Social engineering based cyber-attacks in kenya

Abstract

Cybersecurity is a major challenge especially as the world transitions to the fourth industrial revolution. Cybercriminals are always perceived to be using complex sophisticated mechanisms to launch attacks to information systems. It is however worth exploring Social Engineering as one of the arts used to exploit the weakest layer of information security systems, who are the users. In the recent past, the world has witnessed a gradual gain in popularity of Social Engineering attacks propagated through varied forms, including, phishing, vishing and smishing. Hence, this paper presents and demonstrates an analytical approach towards Social Engineering. The study explored the level of understanding of three forms of Social Engineering and the prevalence of Social Engineering attacks with their countermeasures. Qualitative and quantitative data was collected from a random sample through an online survey and face-to-face interviews.
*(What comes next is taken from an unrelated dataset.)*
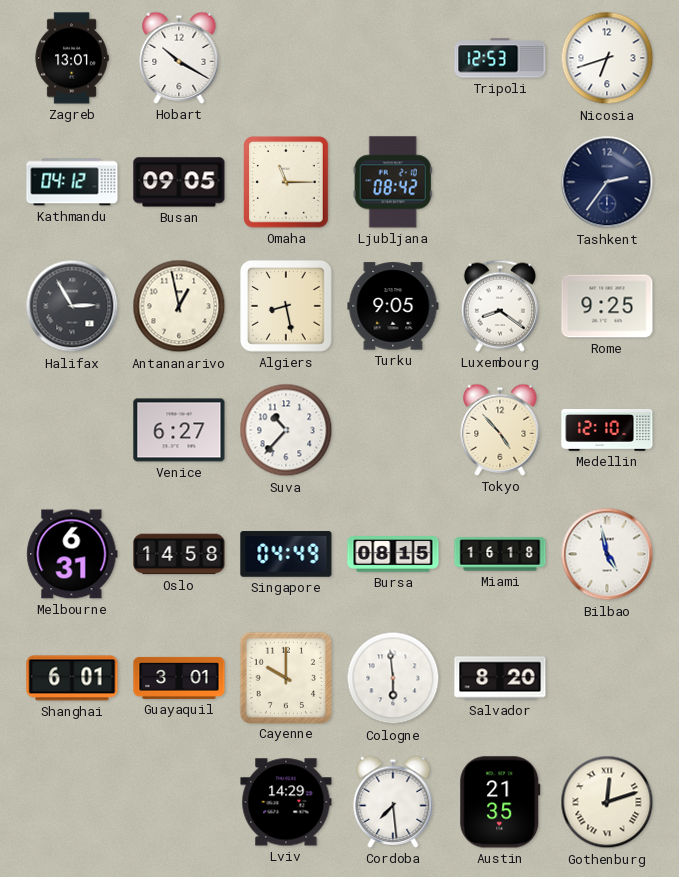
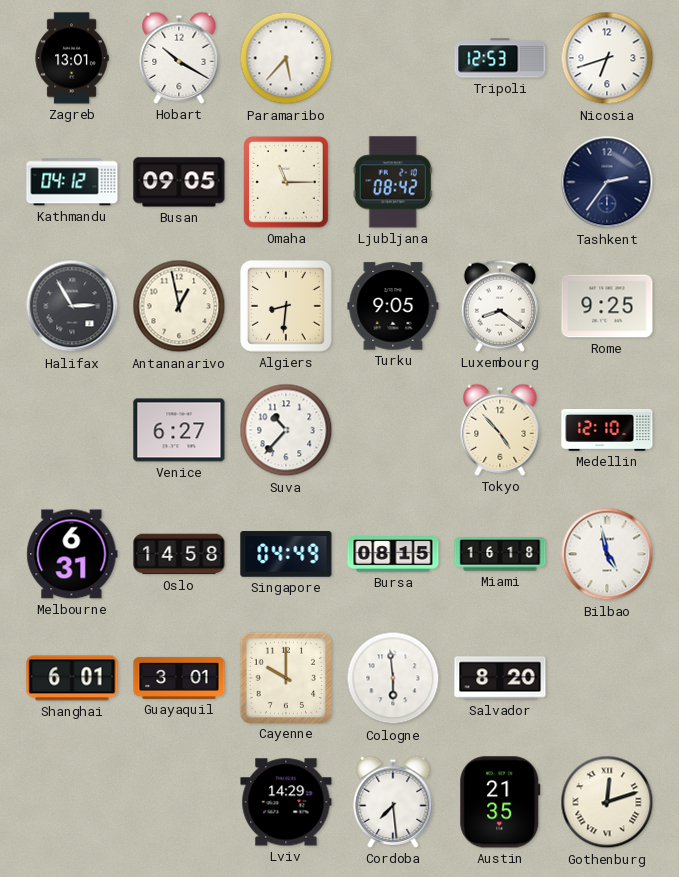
Paramaribo: none -> 5:37
Algiers: 8:28 -> 8:31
Data analysis showed that vishing and smishing are the most commonly used forms of Social Engineering in Kenya with the use of authority featuring as a persuasion strategy used by attackers striving for financial gain. The lack of user education and awareness outstandingly came out as the main reason behind a majority of successful attacks. The study was limited to Kenya as a representative of developing Nations in Africa. The resulting study outcomes could form a foundation for the development of information security policies and awareness programs. This could further translate into National or International Laws on Social Engineering based Cyber-attacks.